O tempo passa e um dia Jeremias conhece uma tão menina linda
numa Rockonha, e de todos seus pecados ele se arrependeu. Ela era filha de um general
perigoso, que acabara com a vida do último namorado dela. Contudo, Jeremias sempre
gostou de perigo, e prometeu eternamente seu coração a Maria Lúcia, casou-se
com ela e um filho nela ele fez.
A criança já estava grande quando bate em sua porta Pablo, o primo
peruano de João, dizendo que o faroeste caboclo fugira da cadeia, era só ódio
por dentro e lhe chamava a um duelo. “Você pode escolher suas armas que ele
acaba com você, seu porco traidor. E mata também Maria Lúcia, aquela menina
falsa para quem João jurou eterno amor. Amanhã, às duas horas, na Ceilândia, em
frente ao lote 14, é lá que ele vai estar!”.
E Jeremias não sabia o que fazer quando viu o repórter da
televisão, dando notícia do duelo na TV, dizendo a hora o local e a razão. Ao ver
o boletim, Maria Lúcia correu para casa para explicar a Jeremias o que havia
acontecido: seu pai, o general perigoso, havia prometido acabar com seu
namorado, João de Santo Cristo, porque era caboclo, pobre e contrabandista. Revoltado,
depois que foi preso por culpa do general, João rebelou-se contra ela e aos
gritos mandou-a afastar-se dele, impondo-lhe a culpa da segunda prisão.

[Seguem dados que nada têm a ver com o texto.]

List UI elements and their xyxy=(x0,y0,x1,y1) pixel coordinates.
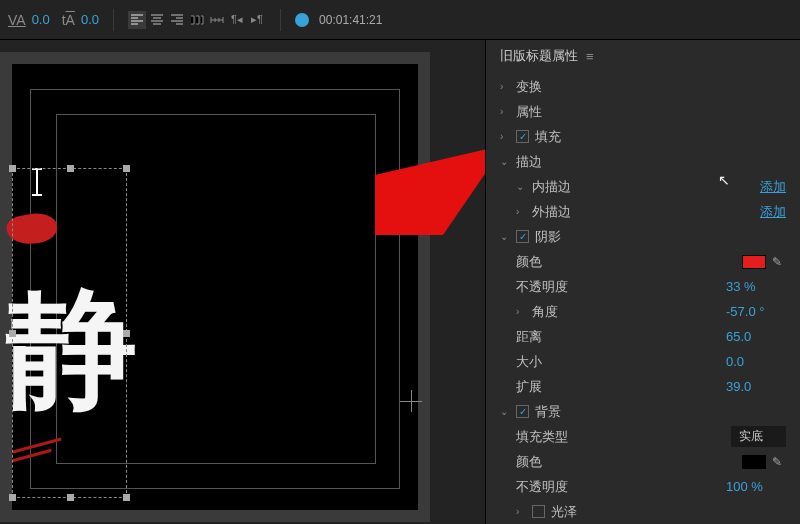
text-bounding-box[interactable] xyxy=(12,168,127,498)
bg-color-row[interactable]: 颜色 ✎ xyxy=(486,449,800,474)
shadow-color-row[interactable]: 颜色 ✎ xyxy=(486,249,800,274)
divider xyxy=(280,9,281,31)
row-label: 颜色 xyxy=(516,453,742,471)
chevron-right-icon: › xyxy=(516,306,528,317)
inner-stroke-row[interactable]: ⌄ 内描边 添加 xyxy=(486,174,800,199)
kerning-value[interactable]: 0.0 xyxy=(32,12,50,27)
bg-opacity-value[interactable]: 100 % xyxy=(726,479,786,494)
section-label: 填充 xyxy=(535,128,786,146)
bg-opacity-row[interactable]: 不透明度 100 % xyxy=(486,474,800,499)
align-icons-group: ¶◂ ▸¶ xyxy=(128,11,266,29)
row-label: 不透明度 xyxy=(516,278,726,296)
chevron-right-icon: › xyxy=(500,131,512,142)
va-icon: VA xyxy=(8,12,26,28)
section-label: 属性 xyxy=(516,103,786,121)
resize-handle[interactable] xyxy=(9,494,16,501)
chevron-right-icon: › xyxy=(516,506,528,517)
background-section[interactable]: ⌄ 背景 xyxy=(486,399,800,424)
canvas[interactable]: 静 xyxy=(12,64,418,510)
sheen-row[interactable]: › 光泽 xyxy=(486,499,800,524)
properties-panel: 旧版标题属性 ≡ › 变换 › 属性 › 填充 ⌄ 描边 ⌄ 内 xyxy=(485,40,800,524)
outer-stroke-row[interactable]: › 外描边 添加 xyxy=(486,199,800,224)
chevron-down-icon: ⌄ xyxy=(500,406,512,417)
toolbar: VA 0.0 tA 0.0 ¶◂ ▸¶ 00:01:41:21 xyxy=(0,0,800,40)
align-center-icon[interactable] xyxy=(148,11,166,29)
row-label: 填充类型 xyxy=(516,428,731,446)
canvas-area[interactable]: 静 xyxy=(0,40,485,524)
divider xyxy=(113,9,114,31)
stroke-section[interactable]: ⌄ 描边 xyxy=(486,149,800,174)
color-swatch[interactable] xyxy=(742,455,766,469)
fill-type-select[interactable]: 实底 xyxy=(731,426,786,447)
row-label: 颜色 xyxy=(516,253,742,271)
resize-handle[interactable] xyxy=(123,494,130,501)
row-label: 角度 xyxy=(532,303,726,321)
chevron-down-icon: ⌄ xyxy=(500,156,512,167)
eyedropper-icon[interactable]: ✎ xyxy=(772,255,786,269)
chevron-right-icon: › xyxy=(500,81,512,92)
resize-handle[interactable] xyxy=(67,165,74,172)
add-outer-stroke-link[interactable]: 添加 xyxy=(760,203,786,221)
row-label: 外描边 xyxy=(532,203,760,221)
timecode-group[interactable]: 00:01:41:21 xyxy=(295,13,382,27)
chevron-right-icon: › xyxy=(500,106,512,117)
chevron-down-icon: ⌄ xyxy=(500,231,512,242)
row-label: 扩展 xyxy=(516,378,726,396)
shadow-angle-row[interactable]: › 角度 -57.0 ° xyxy=(486,299,800,324)
crosshair xyxy=(411,390,412,412)
eyedropper-icon[interactable]: ✎ xyxy=(772,455,786,469)
angle-value[interactable]: -57.0 ° xyxy=(726,304,786,319)
size-value[interactable]: 0.0 xyxy=(726,354,786,369)
properties-list: › 变换 › 属性 › 填充 ⌄ 描边 ⌄ 内描边 添加 › xyxy=(486,72,800,524)
section-label: 背景 xyxy=(535,403,786,421)
shadow-size-row[interactable]: 大小 0.0 xyxy=(486,349,800,374)
panel-header: 旧版标题属性 ≡ xyxy=(486,40,800,72)
ta-icon: tA xyxy=(62,12,75,28)
row-label: 距离 xyxy=(516,328,726,346)
resize-handle[interactable] xyxy=(123,330,130,337)
panel-menu-icon[interactable]: ≡ xyxy=(586,49,594,64)
section-label: 描边 xyxy=(516,153,786,171)
spread-value[interactable]: 39.0 xyxy=(726,379,786,394)
properties-section[interactable]: › 属性 xyxy=(486,99,800,124)
para-after-icon[interactable]: ▸¶ xyxy=(248,11,266,29)
shadow-spread-row[interactable]: 扩展 39.0 xyxy=(486,374,800,399)
add-inner-stroke-link[interactable]: 添加 xyxy=(760,178,786,196)
shadow-checkbox[interactable] xyxy=(516,230,529,243)
distance-value[interactable]: 65.0 xyxy=(726,329,786,344)
fill-checkbox[interactable] xyxy=(516,130,529,143)
section-label: 阴影 xyxy=(535,228,786,246)
shadow-opacity-row[interactable]: 不透明度 33 % xyxy=(486,274,800,299)
baseline-value[interactable]: 0.0 xyxy=(81,12,99,27)
align-left-icon[interactable] xyxy=(128,11,146,29)
para-before-icon[interactable]: ¶◂ xyxy=(228,11,246,29)
color-swatch[interactable] xyxy=(742,255,766,269)
chevron-down-icon: ⌄ xyxy=(516,181,528,192)
chevron-right-icon: › xyxy=(516,206,528,217)
fill-section[interactable]: › 填充 xyxy=(486,124,800,149)
row-label: 不透明度 xyxy=(516,478,726,496)
distribute-icon[interactable] xyxy=(208,11,226,29)
section-label: 变换 xyxy=(516,78,786,96)
align-right-icon[interactable] xyxy=(168,11,186,29)
panel-title: 旧版标题属性 xyxy=(500,47,578,65)
resize-handle[interactable] xyxy=(123,165,130,172)
row-label: 光泽 xyxy=(551,503,786,521)
resize-handle[interactable] xyxy=(9,165,16,172)
timecode-display: 00:01:41:21 xyxy=(319,13,382,27)
opacity-value[interactable]: 33 % xyxy=(726,279,786,294)
tab-icon[interactable] xyxy=(188,11,206,29)
background-checkbox[interactable] xyxy=(516,405,529,418)
resize-handle[interactable] xyxy=(9,330,16,337)
visibility-icon[interactable] xyxy=(295,13,309,27)
baseline-control[interactable]: tA 0.0 xyxy=(62,12,99,28)
cursor-icon: ↖ xyxy=(718,172,730,188)
bg-filltype-row[interactable]: 填充类型 实底 xyxy=(486,424,800,449)
resize-handle[interactable] xyxy=(67,494,74,501)
shadow-distance-row[interactable]: 距离 65.0 xyxy=(486,324,800,349)
transform-section[interactable]: › 变换 xyxy=(486,74,800,99)
kerning-control[interactable]: VA 0.0 xyxy=(8,12,50,28)
sheen-checkbox[interactable] xyxy=(532,505,545,518)
row-label: 大小 xyxy=(516,353,726,371)
shadow-section[interactable]: ⌄ 阴影 xyxy=(486,224,800,249)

Ao sábado, dia do duelo, Jeremias pegou sua arma por
precaução e foi até o lote 14 da Ceilândia para explicar que nada tinha contra
João, que tudo não passava de um mal entendido. Apesar de traficante, Jeremias não
passava de um boyzinho sem muita coragem. Chegando lá, ultrapassou a multidão, ouviu
um tiro seco, uma risada e o povo aplaudindo, em seguida. O sol cegou seus olhos,
mas visão vai clareando, e ele já podia ver o sorveteiro, os repórteres e os
agentes de TV que filmavam tudo ali. A adrenalina foi lentamente neutralizada pela
respiração fria do traficante. Jeremias sentiu cheiro de pólvora, olhou para
suas mãos. Entretanto, não disparou com sua arma. João estava deitado de bruços,
ensanguentado, e Maria Lúcia correu em sua direção, com a Winchester-22 nas mãos, ajudando-o a se levantar.

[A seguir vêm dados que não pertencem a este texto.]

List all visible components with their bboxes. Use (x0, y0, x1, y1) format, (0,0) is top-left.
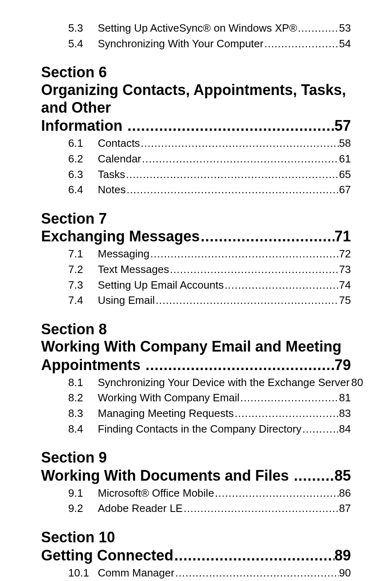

“Jeremias eu sô hômi, coisa que você não é, e não atiro
pelas costas não. Olha pra cá filha da puta sem-vergonha, dá uma olhada no meu
sangue e vem sentir o teu perdão”. E Santo, Cristo com a Winchester-22, deu
cinco tiros em safado traidor, que correu revidando os tiros.

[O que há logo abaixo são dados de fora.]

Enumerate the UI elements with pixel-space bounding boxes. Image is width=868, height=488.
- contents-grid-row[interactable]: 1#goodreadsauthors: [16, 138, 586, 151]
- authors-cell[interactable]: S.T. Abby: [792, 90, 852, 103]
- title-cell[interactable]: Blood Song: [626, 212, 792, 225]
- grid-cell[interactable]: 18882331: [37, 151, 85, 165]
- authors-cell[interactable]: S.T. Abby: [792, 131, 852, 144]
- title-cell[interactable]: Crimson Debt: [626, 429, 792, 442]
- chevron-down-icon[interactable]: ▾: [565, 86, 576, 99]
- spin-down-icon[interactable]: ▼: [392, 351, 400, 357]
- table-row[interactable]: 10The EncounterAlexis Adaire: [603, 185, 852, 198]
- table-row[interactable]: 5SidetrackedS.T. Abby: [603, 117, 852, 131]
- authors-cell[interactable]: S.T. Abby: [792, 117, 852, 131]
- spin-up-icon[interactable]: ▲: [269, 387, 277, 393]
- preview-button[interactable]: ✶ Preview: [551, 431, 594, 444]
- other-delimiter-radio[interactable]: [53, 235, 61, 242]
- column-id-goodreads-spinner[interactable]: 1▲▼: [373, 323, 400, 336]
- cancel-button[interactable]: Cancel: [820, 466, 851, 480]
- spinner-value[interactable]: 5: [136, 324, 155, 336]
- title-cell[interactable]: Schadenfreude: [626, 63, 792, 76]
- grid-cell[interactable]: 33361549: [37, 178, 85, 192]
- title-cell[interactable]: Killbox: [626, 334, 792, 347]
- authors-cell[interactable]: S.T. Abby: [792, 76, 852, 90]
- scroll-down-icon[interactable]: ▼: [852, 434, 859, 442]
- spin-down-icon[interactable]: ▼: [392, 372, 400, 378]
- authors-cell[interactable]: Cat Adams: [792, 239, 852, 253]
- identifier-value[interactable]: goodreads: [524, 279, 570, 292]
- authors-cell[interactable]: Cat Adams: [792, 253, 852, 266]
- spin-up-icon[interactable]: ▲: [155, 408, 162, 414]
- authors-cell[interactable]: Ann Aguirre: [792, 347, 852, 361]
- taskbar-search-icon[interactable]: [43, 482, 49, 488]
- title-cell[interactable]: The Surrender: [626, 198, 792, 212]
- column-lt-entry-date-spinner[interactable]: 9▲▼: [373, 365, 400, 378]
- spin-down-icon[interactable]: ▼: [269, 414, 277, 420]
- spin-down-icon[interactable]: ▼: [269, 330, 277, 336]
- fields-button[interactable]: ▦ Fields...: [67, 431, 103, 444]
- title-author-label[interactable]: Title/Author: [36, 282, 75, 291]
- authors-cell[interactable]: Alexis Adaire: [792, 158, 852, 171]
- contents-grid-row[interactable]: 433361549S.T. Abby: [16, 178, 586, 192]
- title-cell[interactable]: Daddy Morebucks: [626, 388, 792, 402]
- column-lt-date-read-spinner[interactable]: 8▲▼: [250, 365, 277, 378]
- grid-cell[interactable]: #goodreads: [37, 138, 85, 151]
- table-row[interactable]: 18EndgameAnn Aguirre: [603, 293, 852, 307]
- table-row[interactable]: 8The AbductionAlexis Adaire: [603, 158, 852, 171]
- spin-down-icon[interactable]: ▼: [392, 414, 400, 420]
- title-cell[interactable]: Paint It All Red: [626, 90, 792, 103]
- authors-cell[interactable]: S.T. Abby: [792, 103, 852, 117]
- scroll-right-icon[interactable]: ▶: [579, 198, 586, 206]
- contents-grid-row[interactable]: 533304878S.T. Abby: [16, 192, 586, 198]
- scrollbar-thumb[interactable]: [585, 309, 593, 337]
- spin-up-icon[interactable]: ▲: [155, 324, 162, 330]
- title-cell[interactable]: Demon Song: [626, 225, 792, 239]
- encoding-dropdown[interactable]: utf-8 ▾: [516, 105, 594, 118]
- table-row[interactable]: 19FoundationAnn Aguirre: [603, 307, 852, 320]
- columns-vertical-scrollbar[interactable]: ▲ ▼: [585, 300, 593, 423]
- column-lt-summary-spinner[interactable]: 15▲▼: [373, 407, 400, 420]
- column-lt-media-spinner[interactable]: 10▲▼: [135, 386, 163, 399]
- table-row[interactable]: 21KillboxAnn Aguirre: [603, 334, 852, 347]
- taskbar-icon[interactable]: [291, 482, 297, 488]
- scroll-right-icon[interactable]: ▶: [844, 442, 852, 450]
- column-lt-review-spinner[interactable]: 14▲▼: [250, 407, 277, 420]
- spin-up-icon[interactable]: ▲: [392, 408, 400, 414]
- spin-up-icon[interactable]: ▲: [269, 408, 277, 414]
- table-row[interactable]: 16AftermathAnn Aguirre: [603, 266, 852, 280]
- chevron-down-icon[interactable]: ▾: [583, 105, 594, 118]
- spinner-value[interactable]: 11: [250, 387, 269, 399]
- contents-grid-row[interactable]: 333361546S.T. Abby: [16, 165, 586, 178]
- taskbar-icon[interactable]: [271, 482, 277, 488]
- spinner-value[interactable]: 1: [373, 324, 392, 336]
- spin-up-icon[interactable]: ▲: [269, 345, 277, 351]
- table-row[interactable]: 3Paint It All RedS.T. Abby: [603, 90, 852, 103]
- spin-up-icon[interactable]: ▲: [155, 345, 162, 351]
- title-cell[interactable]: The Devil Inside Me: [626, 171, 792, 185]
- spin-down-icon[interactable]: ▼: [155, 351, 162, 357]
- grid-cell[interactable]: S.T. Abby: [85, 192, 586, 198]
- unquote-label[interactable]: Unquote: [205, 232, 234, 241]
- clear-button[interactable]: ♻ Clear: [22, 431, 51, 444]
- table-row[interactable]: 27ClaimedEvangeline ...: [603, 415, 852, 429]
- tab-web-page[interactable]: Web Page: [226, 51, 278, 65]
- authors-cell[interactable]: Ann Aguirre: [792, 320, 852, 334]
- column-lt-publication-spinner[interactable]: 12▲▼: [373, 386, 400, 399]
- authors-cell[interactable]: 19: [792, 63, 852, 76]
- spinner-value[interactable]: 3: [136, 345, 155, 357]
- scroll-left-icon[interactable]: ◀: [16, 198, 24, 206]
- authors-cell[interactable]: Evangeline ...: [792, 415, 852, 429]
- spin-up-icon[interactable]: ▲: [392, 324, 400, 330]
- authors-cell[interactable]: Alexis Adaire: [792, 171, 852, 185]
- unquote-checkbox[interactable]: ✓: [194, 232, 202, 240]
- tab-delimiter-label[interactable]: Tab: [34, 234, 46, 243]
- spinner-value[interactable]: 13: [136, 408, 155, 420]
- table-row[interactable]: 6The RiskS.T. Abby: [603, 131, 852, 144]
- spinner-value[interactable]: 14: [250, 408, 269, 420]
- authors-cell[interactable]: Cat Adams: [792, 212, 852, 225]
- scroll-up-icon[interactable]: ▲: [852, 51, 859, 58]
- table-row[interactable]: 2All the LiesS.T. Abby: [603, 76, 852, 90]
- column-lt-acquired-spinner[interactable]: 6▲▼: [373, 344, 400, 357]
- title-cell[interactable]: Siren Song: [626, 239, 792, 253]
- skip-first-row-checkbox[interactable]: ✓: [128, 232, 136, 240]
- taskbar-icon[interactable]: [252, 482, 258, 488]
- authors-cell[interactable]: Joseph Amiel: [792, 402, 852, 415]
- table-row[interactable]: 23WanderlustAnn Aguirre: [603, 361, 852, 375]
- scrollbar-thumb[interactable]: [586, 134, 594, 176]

Na troca de balas, Jeremias, Santo Cristo e Maria Lúcia
foram atingidos; os três morreram baleados no coração.
Por ter matado um traficante de renome, o povo declarou
que João de Santo Cristo era santo porque sabia morrer. E a alta burguesia da
cidade não acreditou na história que eles viram na TV. E Jeremias não conseguiu
o que queria quando veio pro duelo com João ter. Ele queria era falar pra Santo
Cristo que Pablo é quem queria lhe fazer... sofrer.